Throughout the listing below, copy each line containing "Rechtsrisiken".

+++++

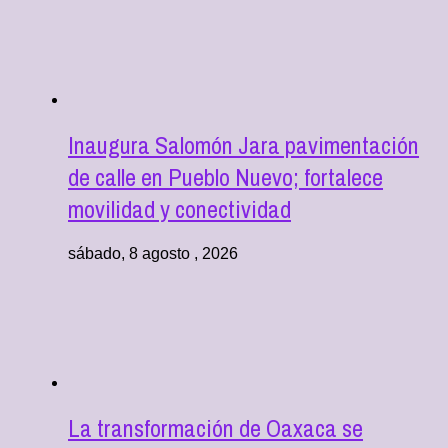
Inaugura Salomón Jara pavimentación
de calle en Pueblo Nuevo; fortalece
movilidad y conectividad
sábado, 8 agosto , 2026
La transformación de Oaxaca se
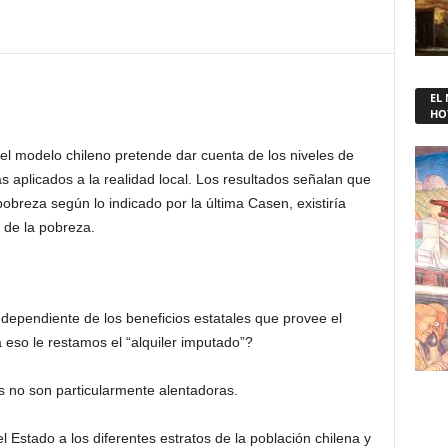
EL
HO
el modelo chileno pretende dar cuenta de los niveles de
 aplicados a la realidad local. Los resultados señalan que
obreza según lo indicado por la última Casen, existiría
 de la pobreza.
dependiente de los beneficios estatales que provee el
eso le restamos el “alquiler imputado”?
as no son particularmente alentadoras.
l Estado a los diferentes estratos de la población chilena y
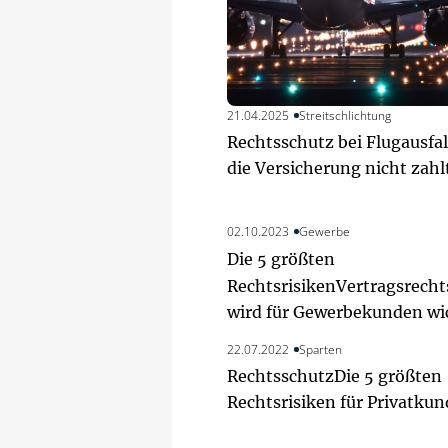
21.04.2025
Streitschlichtung
Rechtsschutz bei Flugausfa
die Versicherung nicht zahl
02.10.2023
Gewerbe
Die 5 größten
Rechtsrisiken
Vertragsrecht
wird für Gewerbekunden wi
22.07.2022
Sparten
Rechtsschutz
Die 5 größten
Rechtsrisiken für Privatku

+++++

• OUTPUT:
Rechtsrisiken
Rechtsrisiken für Privatku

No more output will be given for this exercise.